**EXERCISE AIM**.
Reproduce, exactly and in full, only the lines below from the one containing "telefonappen. För Apple iPhones kan den" through the one containing "på efternamn och".

[Dataset entries]
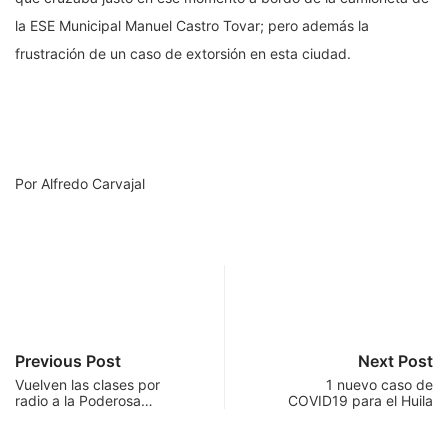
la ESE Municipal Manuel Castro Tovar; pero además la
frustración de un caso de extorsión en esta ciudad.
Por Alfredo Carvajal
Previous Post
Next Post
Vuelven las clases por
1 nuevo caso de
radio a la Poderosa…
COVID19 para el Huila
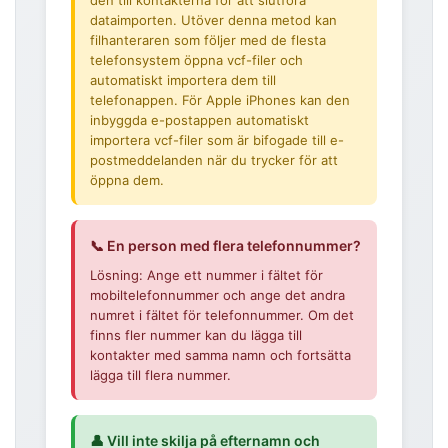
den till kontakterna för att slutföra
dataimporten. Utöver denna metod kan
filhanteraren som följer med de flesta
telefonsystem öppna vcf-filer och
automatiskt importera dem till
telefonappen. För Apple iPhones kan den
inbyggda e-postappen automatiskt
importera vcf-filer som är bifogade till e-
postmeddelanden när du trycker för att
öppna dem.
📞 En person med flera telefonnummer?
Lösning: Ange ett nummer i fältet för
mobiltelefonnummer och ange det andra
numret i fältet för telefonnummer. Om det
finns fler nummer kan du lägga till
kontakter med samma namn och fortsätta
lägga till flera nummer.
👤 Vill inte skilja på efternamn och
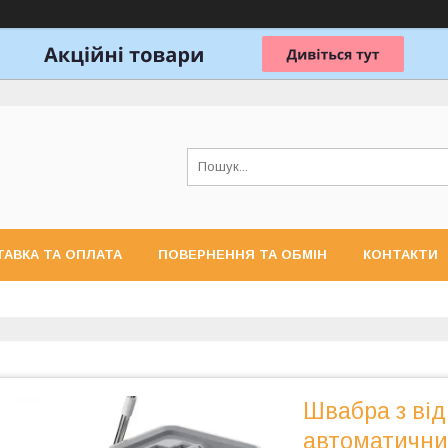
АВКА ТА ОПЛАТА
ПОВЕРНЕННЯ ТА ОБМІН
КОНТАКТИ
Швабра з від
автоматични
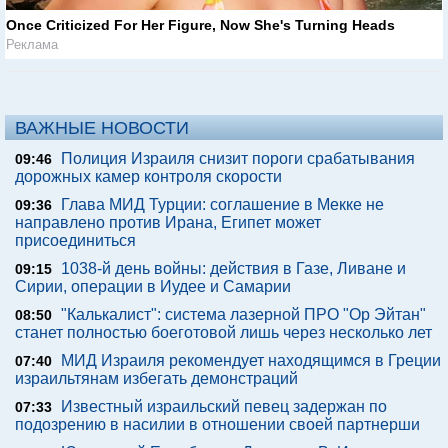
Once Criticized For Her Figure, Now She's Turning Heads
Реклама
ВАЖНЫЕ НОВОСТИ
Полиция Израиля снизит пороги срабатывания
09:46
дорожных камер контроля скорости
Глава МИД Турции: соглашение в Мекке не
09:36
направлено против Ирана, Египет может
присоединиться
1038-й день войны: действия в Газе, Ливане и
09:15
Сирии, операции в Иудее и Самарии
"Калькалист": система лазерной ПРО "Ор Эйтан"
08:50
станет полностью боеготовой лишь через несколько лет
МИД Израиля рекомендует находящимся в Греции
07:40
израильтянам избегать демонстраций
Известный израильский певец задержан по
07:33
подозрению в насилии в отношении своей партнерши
--
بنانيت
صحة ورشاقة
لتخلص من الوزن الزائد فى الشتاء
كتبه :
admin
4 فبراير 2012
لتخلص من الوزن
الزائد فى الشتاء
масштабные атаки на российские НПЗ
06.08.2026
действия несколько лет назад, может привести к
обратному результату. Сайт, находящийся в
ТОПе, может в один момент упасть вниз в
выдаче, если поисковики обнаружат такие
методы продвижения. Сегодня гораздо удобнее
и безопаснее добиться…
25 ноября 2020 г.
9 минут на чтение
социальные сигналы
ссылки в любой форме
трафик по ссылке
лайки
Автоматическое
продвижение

**WRITTEN RESPONSE**.
telefonappen. För Apple iPhones kan den
inbyggda e-postappen automatiskt
importera vcf-filer som är bifogade till e-
postmeddelanden när du trycker för att
öppna dem.
📞 En person med flera telefonnummer?
Lösning: Ange ett nummer i fältet för
mobiltelefonnummer och ange det andra
numret i fältet för telefonnummer. Om det
finns fler nummer kan du lägga till
kontakter med samma namn och fortsätta
lägga till flera nummer.
👤 Vill inte skilja på efternamn och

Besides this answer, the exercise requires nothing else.